City representative's absence from council not raising concerns

City Reps on Niland-s absences

EL PASO, Texas - El Paso City Council District 8 Representative Cortney Niland has been noticeably absent from city council since her resignation in April. As two candidates look to fill her seat in a matter of weeks, her lack of attendance is raising questions about how the city representative is able to collect her city salary.

The Texas Holdover clause allows Niland to be paid because she is the city representative until her seat is filled. The city however, maintains the voters, and only the voters who can hold her accountable to her district. Abc-7 reached out to remaining representatives Claudia Ordaz, Peter Svarzbein and Dr. Michiel Noe. Ordaz and Svarzbein did not return requests for comment. Dr. Noe however, tells Abc-7 he believes Niland deserves her city salary.

"Do I think she deserves to stay on like that? Absolutely. Working with her for the last six years, the amount of dedication she's had to the city, the millions of dollars she saved us right off the bat when she first got here with the electric company, that alone. The sacrifices you make to sit on council is not really appreciated by the public at all," Dr. Noe told Abc-7.

Niland has missed 14 special and regular meetings since January, requesting excusal from council for 10 of those.
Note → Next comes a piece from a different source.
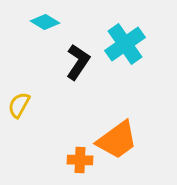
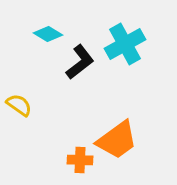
cyan diamond: moved 3 px right, 12 px down
cyan cross: rotated 6 degrees clockwise
black L-shape: moved 2 px right; rotated 18 degrees clockwise
yellow semicircle: rotated 96 degrees clockwise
According to city charter, in order for a city representative to be removed from their seat, they must miss three consecutive regular meetings. According to the city's agenda meeting notes, Niland has not. Dr. Noe tells Abc-7, council excused her absences because of her personal issues.

"We all understood that. We tried to respect her privacy in that and we excused her absences," Dr. Noe said.

Her absence does raise a question if the city representative is still living in El Paso as city charter requires city reps to live in their district. When asked if the city knew where Niland was living, the city responded in an email stating: "We do not know where she is living. The holdover law of the Texas Constitution does not allow a position to be vacant, so she is in office until the run-off election on July 15, 2017."

"I haven't spoken to her so I can't say I don't think that she's going to continue to live in El Paso. Whether she's actually moved out now or not, I don't know I haven't spoken to her," Dr. Noe said.

Niland's legislative aid also telling Abc-7 she didn't know where the city representative is living either.

"I've been in contact with her, she's not physically here in the office, but I have been in contact with her," Lindsay Adams said.

Abc-7 has asked the city if there is a mechanism to prove if a city representative is living within their district, a city official responded in an email saying, "The City Clerk's office verifies that the candidate is a registered voter and that they live in the district they're running for at the time the application is filed in the City Clerk's office."